== Information supplied ==
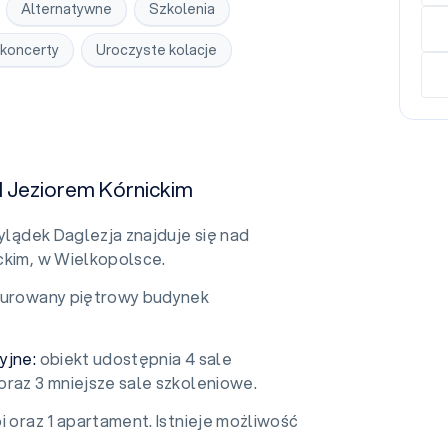
Alternatywne
Szkolenia
 koncerty
Uroczyste kolacje
d Jeziorem Kórnickim
ylądek Daglezja znajduje się nad
ckim, w Wielkopolsce.
urowany piętrowy budynek
yjne:
obiekt udostępnia 4 sale
oraz 3 mniejsze sale szkoleniowe.
i oraz 1 apartament. Istnieje możliwość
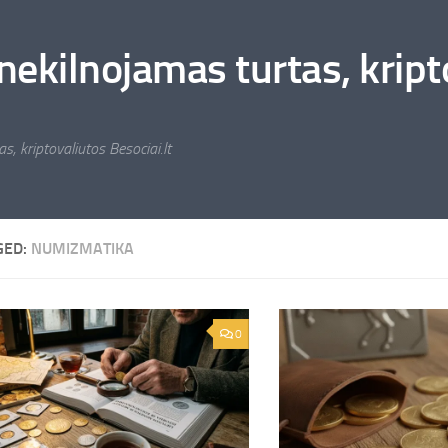
nekilnojamas turtas, kripto
s, kriptovaliutos Besociai.lt
GED:
NUMIZMATIKA
0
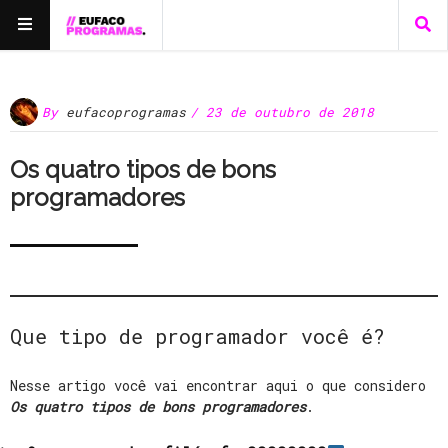
By
eufacoprogramas
/ 23 de outubro de 2018
Os quatro tipos de bons
programadores
Que tipo de programador você é?
Nesse artigo você vai encontrar aqui o que considero
Os quatro tipos de bons programadores
.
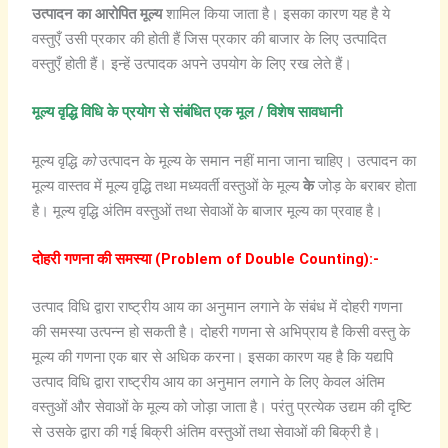
उत्पादन का आरोपित मूल्य
शामिल किया जाता है। इसका कारण यह है ये
वस्तुएँ उसी प्रकार की होती हैं जिस प्रकार की बाजार के लिए उत्पादित
वस्तुएँ होती हैं। इन्हें उत्पादक अपने उपयोग के लिए रख लेते हैं।
मूल्य
वृद्धि
विधि
के
प्रयोग
से
संबंधित
एक
मूल /
विशेष
सावधानी
मूल्य वृद्धि
को
उत्पादन के मूल्य के समान नहीं माना जाना चाहिए। उत्पादन का
मूल्य वास्तव में मूल्य वृद्धि तथा मध्यवर्ती वस्तुओं के मूल्य
के
जोड़ के बराबर होता
है। मूल्य वृद्धि अंतिम वस्तुओं तथा सेवाओं के बाजार मूल्य का प्रवाह है।
दोहरी
गणना
की
समस्या (Problem of Double Counting):-
उत्पाद विधि द्वारा राष्ट्रीय आय का अनुमान लगाने के संबंध में दोहरी गणना
की समस्या उत्पन्न हो सकती है। दोहरी गणना से अभिप्राय है किसी वस्तु के
मूल्य की गणना एक बार से अधिक करना। इसका कारण यह है कि यद्यपि
उत्पाद विधि द्वारा राष्ट्रीय आय का अनुमान लगाने के लिए केवल अंतिम
वस्तुओं और सेवाओं के मूल्य को जोड़ा जाता है। परंतु प्रत्येक उद्यम की दृष्टि
से उसके द्वारा की गई बिक्री अंतिम वस्तुओं तथा सेवाओं की बिक्री है।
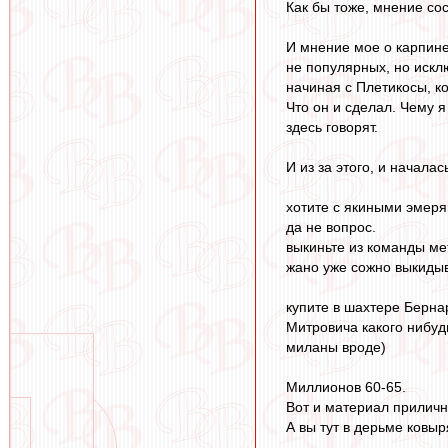
Как бы тоже, мнение сос
И мнение мое о карпине
не популярных, но искл
начиная с Плетикосы, к
Что он и сделал. Чему я
здесь говорят.
И из за этого, и началас
хотите с якиными эмер
да не вопрос.
выкиньте из команды мет
жано уже сожно выкидыв
купите в шахтере Берна
Митровича какого нибуд
миланы вроде)
Миллионов 60-65.
Вот и материал приличн
А вы тут в дерьме ковы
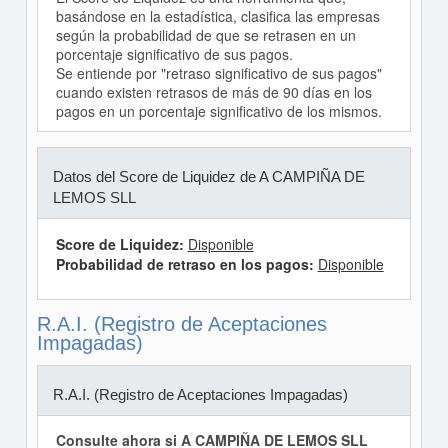
basándose en la estadística, clasifica las empresas
según la probabilidad de que se retrasen en un
porcentaje significativo de sus pagos.
Se entiende por "retraso significativo de sus pagos"
cuando existen retrasos de más de 90 días en los
pagos en un porcentaje significativo de los mismos.
Datos del Score de Liquidez de A CAMPIÑA DE
LEMOS SLL
Score de Liquidez:
Disponible
Probabilidad de retraso en los pagos:
Disponible
R.A.I. (Registro de Aceptaciones
Impagadas)
R.A.I. (Registro de Aceptaciones Impagadas)
Consulte ahora si A CAMPIÑA DE LEMOS SLL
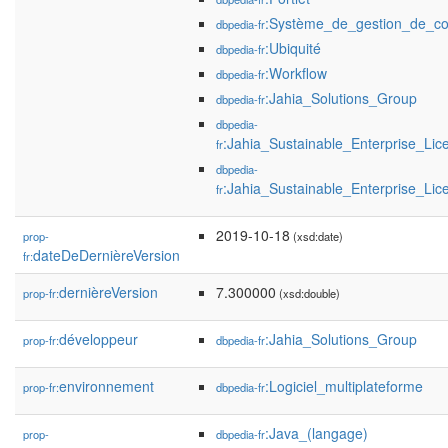
:Système_de_gestion_de_c
dbpedia-fr
:Ubiquité
dbpedia-fr
:Workflow
dbpedia-fr
:Jahia_Solutions_Group
dbpedia-fr
dbpedia-
:Jahia_Sustainable_Enterprise_Lic
fr
dbpedia-
:Jahia_Sustainable_Enterprise_Lic
fr
2019-10-18
prop-
(xsd:date)
dateDeDernièreVersion
fr:
dernièreVersion
7.300000
prop-fr:
(xsd:double)
développeur
:Jahia_Solutions_Group
prop-fr:
dbpedia-fr
environnement
:Logiciel_multiplateforme
prop-fr:
dbpedia-fr
:Java_(langage)
prop-
dbpedia-fr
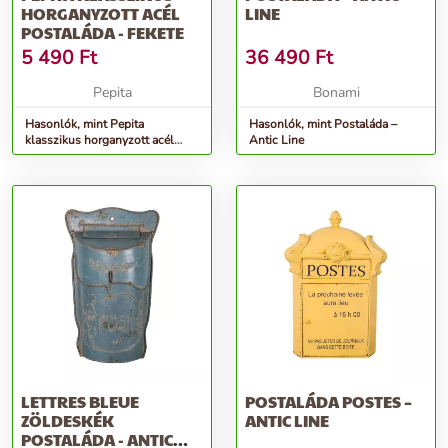
HORGANYZOTT ACÉL
LINE
POSTALÁDA - FEKETE
5 490
Ft
36 490
Ft
Pepita
Bonami
Hasonlók, mint Pepita
Hasonlók, mint Postaláda –
klasszikus horganyzott acél
Antic Line
Postaláda - fekete
LETTRES BLEUE
POSTALÁDA POSTES –
ZÖLDESKÉK
ANTIC LINE
POSTALÁDA - ANTIC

== Your instructions ==
Give exactly the lines above that run from the line with "ckim, w Wielkopolsce." to the line with "जोड़ के बराबर होता", both included, leaving every picture out.

== Solution to this exercise ==
ckim, w Wielkopolsce.
urowany piętrowy budynek
yjne:
obiekt udostępnia 4 sale
oraz 3 mniejsze sale szkoleniowe.
i oraz 1 apartament. Istnieje możliwość
nekilnojamas turtas, kripto
s, kriptovaliutos Besociai.lt
GED:
NUMIZMATIKA
0
By
eufacoprogramas
/ 23 de outubro de 2018
Os quatro tipos de bons
programadores
Que tipo de programador você é?
Nesse artigo você vai encontrar aqui o que considero
Os quatro tipos de bons programadores
.
उत्पादन का आरोपित मूल्य
शामिल किया जाता है। इसका कारण यह है ये
वस्तुएँ उसी प्रकार की होती हैं जिस प्रकार की बाजार के लिए उत्पादित
वस्तुएँ होती हैं। इन्हें उत्पादक अपने उपयोग के लिए रख लेते हैं।
मूल्य
वृद्धि
विधि
के
प्रयोग
से
संबंधित
एक
मूल /
विशेष
सावधानी
मूल्य वृद्धि
को
उत्पादन के मूल्य के समान नहीं माना जाना चाहिए। उत्पादन का
मूल्य वास्तव में मूल्य वृद्धि तथा मध्यवर्ती वस्तुओं के मूल्य
के
जोड़ के बराबर होता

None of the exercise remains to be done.